Sunday, February 4, 2007

 

Online indexing - integrating Nutch with Solr

Update 2009-03-09:: There is now more up to date example of solr integration available at Lucid Imagination Blog.

There might be times when you would like to integrate Apache Nutch crawling with a single Apache Solr index server - for example when your collection size is limited to amount of documents that can be served by single Solr instance, or you like to do your updates on "live" index. By using Solr as your indexing server might even ease up your maintenance burden quite a bit - you would get rid of manual index life cycle management in Nutch and let Solr handle your index.

Overview

During this short post we will set up (and customize) Nutch to use Solr as indexing engine. If you are using Solr directly to provide a search interface then that's all you need to do to get a full working setup. The Nutch commands will be used as normally to manage the fetching part of the process (a scipt is provided that will ease up that part). The integration between Nutch and Solr is not yet available as "out of package" but it will not require so much glue code.

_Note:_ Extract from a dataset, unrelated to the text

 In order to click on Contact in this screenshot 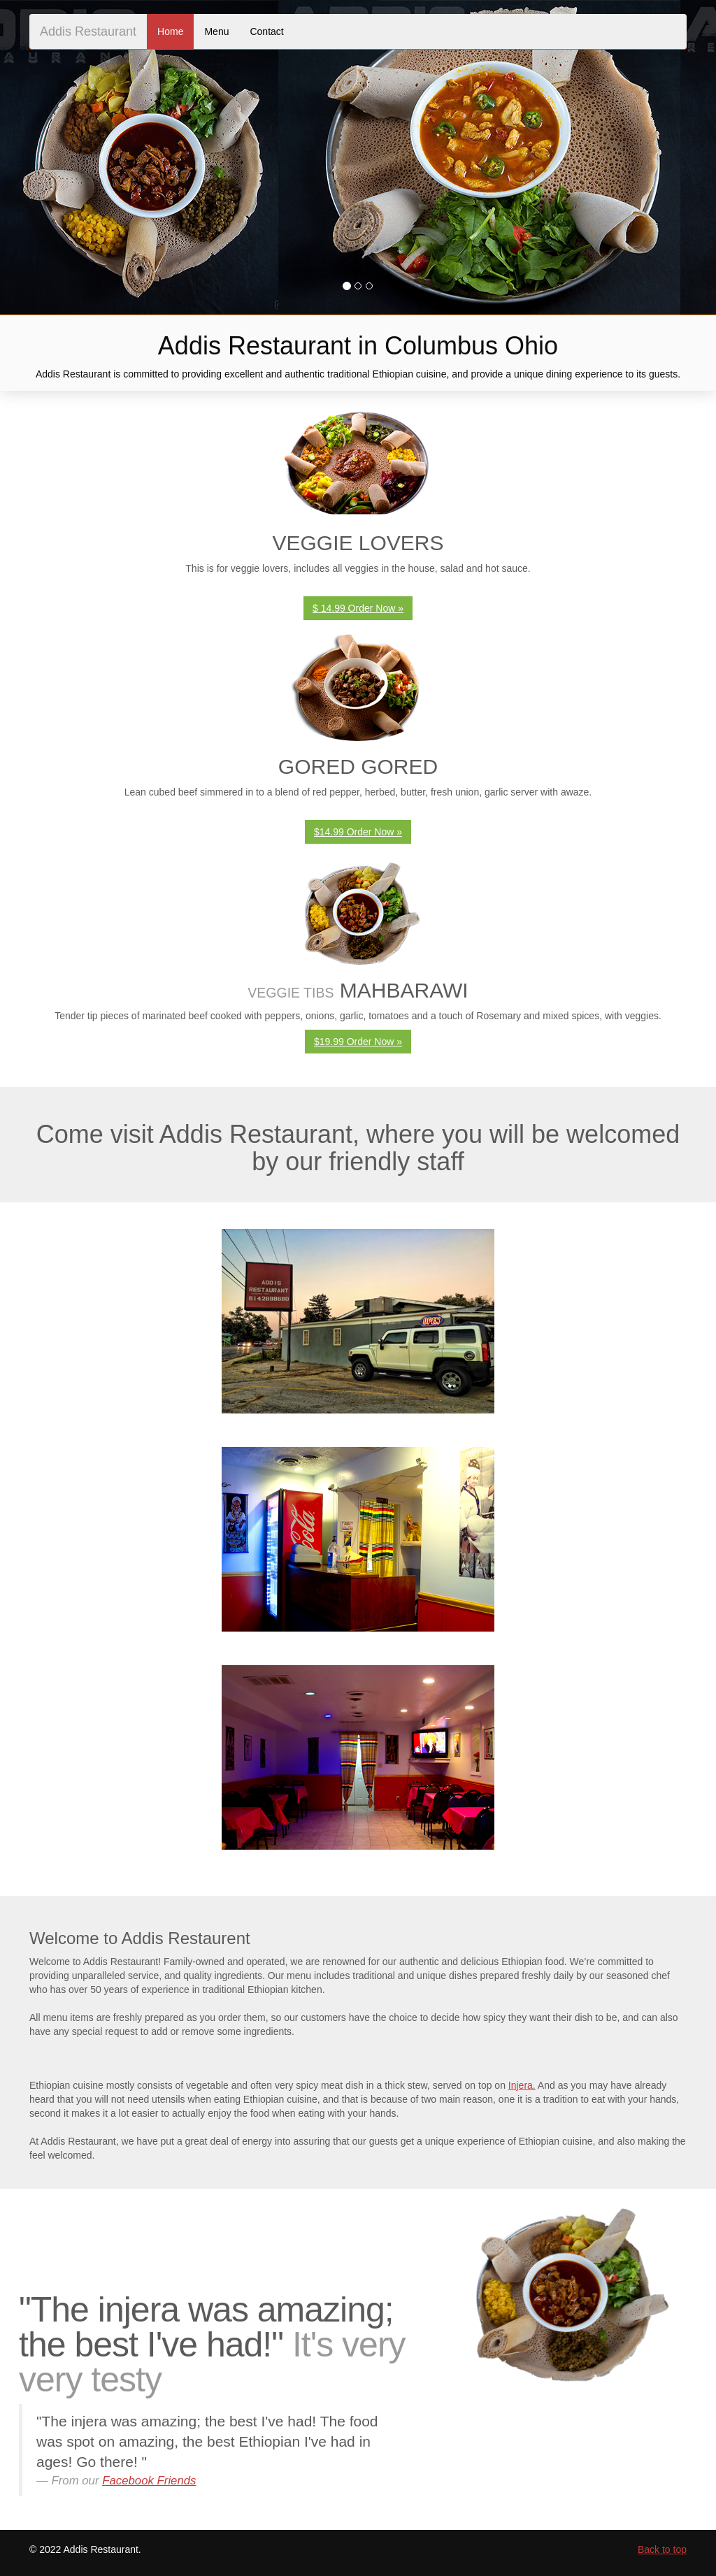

A patch against Nutch trunk is provided for those who wish to be brave. In addition to that you will need the solr-client.jar and xpp3-1.1.3.4.O.jar in nutch/lib directory (they are both part of the solr-client.zip package from SOLR-20.


Setting up Solr

A nightly build of Apache Solr
can be downloaded from Apache site. It is really easy to setup and basically the only thing
requiring special attention is the custom schema to be used (see Solr wiki for more Details
about available schema configuration options). Unpack the archive and go to the example
directory of extracted package.

I edited the example schema (solr/conf/schema.xml) and added the fields required by Nutch in it's stock configuration:



<fields>
<field name="url" type="string" indexed="true" stored="true"/>
<field name="content" type="text" indexed="true" stored="true"/>
<field name="segment" type="string" indexed="false" stored="true"/>
<field name="digest" type="string" indexed="false" stored="true"/>
<field name="host" type="string" indexed="true" stored="false"/>
<field name="site" type="string" indexed="true" stored="false"/>
<field name="anchor" type="string" indexed="true" stored="false" multiValued="true"/>
<field name="title" type="text" indexed="true" stored="true"/>
<field name="tstamp" type="slong" indexed="false" stored="true"/>
<field name="text" type="text" indexed="true" stored="false" multiValued="true"/>
</fields>

<uniqueKey>url</uniqueKey>

<defaultSearchField>text</defaultSearchField>

<solrQueryParser defaultOperator="AND"/>

<copyField source="anchor" dest="text"/>
<copyField source="title" dest="text"/>
<copyField source="content" dest="text"/>




After setting up the schema just start the Solr server with command: java -jar start.jar

note: If you use indexing filters in Nutch that will use more fields you need to add them to the Solr schema before you start indexing.

Implementing clue



The integration to Solr server is done with the client posted on SOLR-20. We will also implement a new indexer called SolrIndexer which will extend the existing Indexer in Nutch. Basically we would only need to modify the OutputFormat of class Indexer but also some additional (duplicate) code needs to be used in order to launch the job with our custom code.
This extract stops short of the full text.